··· DATA PROVIDED ···

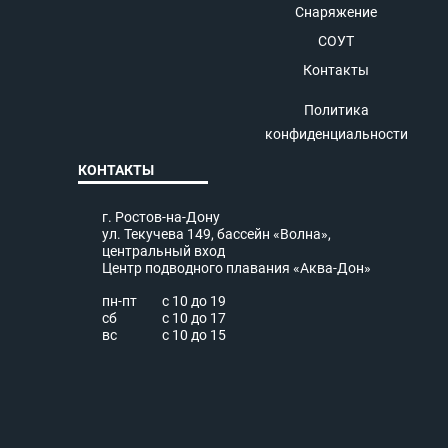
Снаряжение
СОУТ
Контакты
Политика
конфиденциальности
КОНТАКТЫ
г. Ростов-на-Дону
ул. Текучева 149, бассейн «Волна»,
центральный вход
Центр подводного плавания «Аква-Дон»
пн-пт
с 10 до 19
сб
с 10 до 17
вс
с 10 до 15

···
··· DATA PROVIDED ···

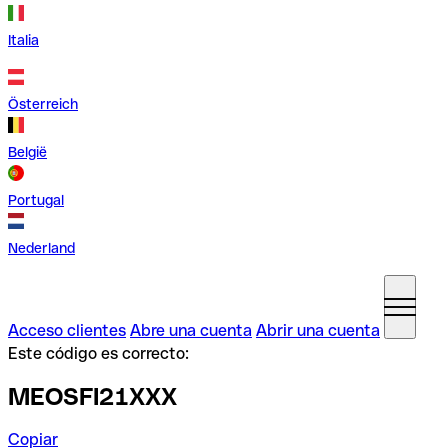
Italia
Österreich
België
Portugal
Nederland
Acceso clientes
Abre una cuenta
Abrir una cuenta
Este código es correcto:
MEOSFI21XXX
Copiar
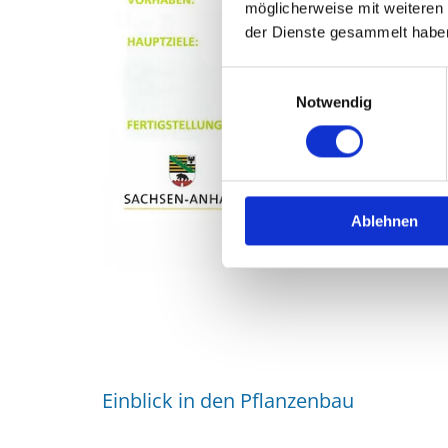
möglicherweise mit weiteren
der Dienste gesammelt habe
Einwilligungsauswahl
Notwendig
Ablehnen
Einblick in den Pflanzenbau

···

REQUIREMENT: Take the stretch of lines above from the one containing "möglicherweise mit weiteren" through the one containing "Einblick in den Pflanzenbau" and repeat it exactly, adding no other line.

ANSWER FOR THIS EXERCISE:
möglicherweise mit weiteren
der Dienste gesammelt habe
Einwilligungsauswahl
Notwendig
Ablehnen
Einblick in den Pflanzenbau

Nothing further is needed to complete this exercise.